In 1929, with financial assistance from the Town, a station was erected at the east end of the horse sheds opposite the Baptist Church for the purpose of storing apparatus and conducting other activities of the Department. On August 3, 1929, the first meeting was held at the new firehouse (as it was then called).
In 1931, a new Model A Ford truck was purchased at a cost of $806.00. It was equipped for carrying the pump, hose and other equipment and in March of 1932, a compressed air whistle was purchased and installed at the station which was operated from the Central Telephone Office and repeatedly proved its worth.
On February 27, 1934, the lower end of the Center burned, and the fire burned a total of eight stores and homes. It was the worst fire that the Town had ever seen. On March 19, 1937, a Ford V8 wheelbase chassis with closed cab was purchased for $703 and paid by the Town and Grange Fair Association.
During the war years of 1939-1945, few meetings were held and only a small crew comprised the department. After 20 years of service as Chief, Ryvers Ainger retired on January 7, 1948. Walter (Skip) Burrows was then elected Chief. Upon retirement of Skip Burrows as Chief in 1960, Lance Metcalf was elected. On April 26th, 1961, The Sandwich Volunteer Fire Department joined the Mutual Aid Program.
November 21, 1963-Engine No. 1 was delivered. In January of 1967, a new Chief was elected, Almon G. Evans, Jr. On May 31, 1967 - New call numbers and cards for the signal system were accepted. The idea of a new fire station had its beginning in January of 1968. The Department elected its 5th Chief in January 1969, Francis G. Hambrook.
In 1968, a committee was named to study the needs for new station facilities for the fire department.
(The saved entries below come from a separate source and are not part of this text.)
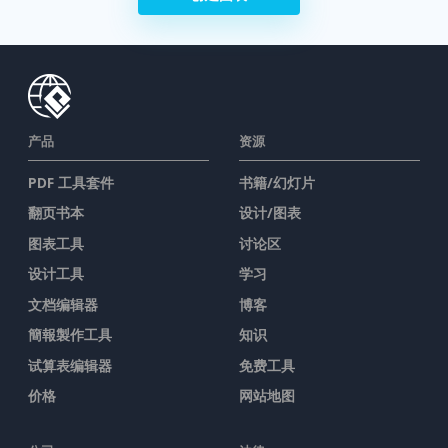
产品
资源
PDF 工具套件
书籍/幻灯片
翻页书本
设计/图表
图表工具
讨论区
设计工具
学习
文档编辑器
博客
簡報製作工具
知识
试算表编辑器
免费工具
价格
网站地图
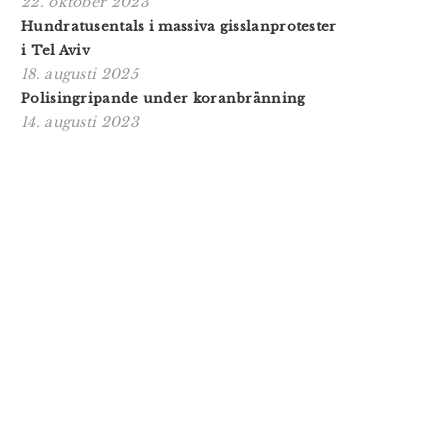
22. oktober 2023
Hundratusentals i massiva gisslanprotester
i Tel Aviv
18. augusti 2025
Polisingripande under koranbränning
14. augusti 2023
Very quickly this committee decided there was a need for an outlying station in the north end of town to cut down the response time to emergencies in that section. In planning for improved central station facilities, it was assumed that within ten years (earlier if possible), such a substation would be built. It seemed impossible that the Town could afford both stations at the same time. These thoughts were expressed to the Selectmen, Quimby Trustees, and other interested parties. During the second planning period, after the first had failed, the Tobins owners of the old Tewksberry place, suffered a total loss of their dwelling. It was felt that had the equipment been closer, perhaps the loss would have been only partial.
The Quimby Trustees requested a meeting with the fire chief at which they asked him to obtain an estimate from an architect as to the probable cost for an outlying station such as had been previously discussed. The Trustees subsequently called a meeting with the Selectmen and the Fire Chief to announce their offer to provide $15, 000 for the construction of the desired station providing the Town would vote to build it. This was voted on at the 1971 town meeting, and the Arthur M. Heard Trust provided additional funds; Denly Emerson and the Robert Wrights donated the land upon which to build and Mrs. Beryl Tappan and Harland Farrar, through the efforts of Robert Peaslee, donated the gravel and fill for the site. The town road crew donated time to prepare the site.
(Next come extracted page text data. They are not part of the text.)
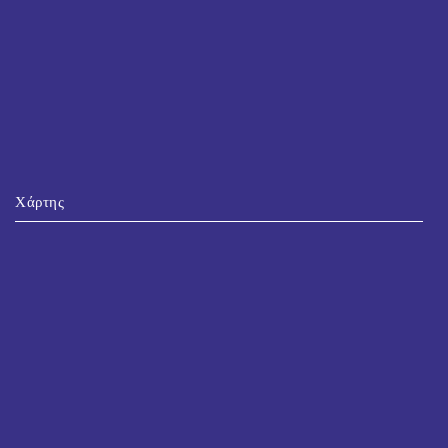
Χάρτης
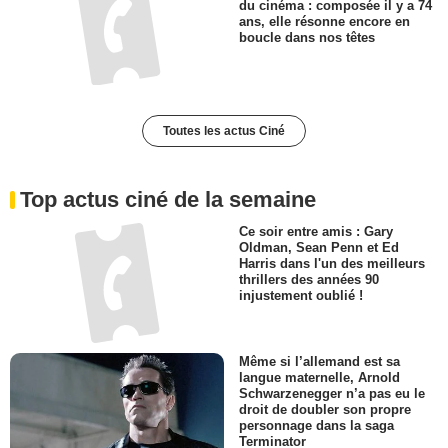
du cinéma : composée il y a 74
ans, elle résonne encore en
boucle dans nos têtes
Toutes les actus Ciné
Top actus ciné de la semaine
Ce soir entre amis : Gary
Oldman, Sean Penn et Ed
Harris dans l'un des meilleurs
thrillers des années 90
injustement oublié !
Même si l’allemand est sa
langue maternelle, Arnold
Schwarzenegger n’a pas eu le
droit de doubler son propre
personnage dans la saga
Terminator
The first meeting at the Whiteface Station was held December 19, 1971, when the 1952 truck was moved from the Center Station even though it was some time before the building was finished.
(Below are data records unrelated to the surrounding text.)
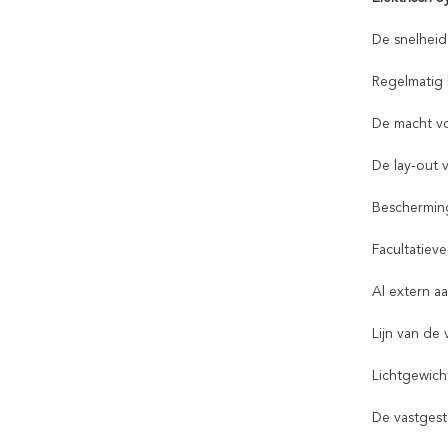
De snelheid
Regelmatig 
De macht vo
De lay-out v
Bescherming
Facultatiev
Al extern aa
Lijn van de
Lichtgewicht
De vastgest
The equipment housed in the new station consisted of the 1952 Ford 500 GPM front end pumper and a converted Army 6 x 6 truck which was obtained through the Civilian Defense Agency. This truck was converted by the Whiteface Station personnel to a tank truck with a 1200 gallon capacity by utilizing an old oil truck tank donated by Robert Peaslee. The members of the fire department take great pleasure in dedicating the Whiteface Station to honorary member, Mr. Aliston Grant of Whiteface. All knew him for his consistent good nature and kindnesses, for his facile recollections of the 82 years he has lived in this area, and for his very special wife, Sylvia. Certainly no one in Sandwich has shown more consistent interest in the new fire station.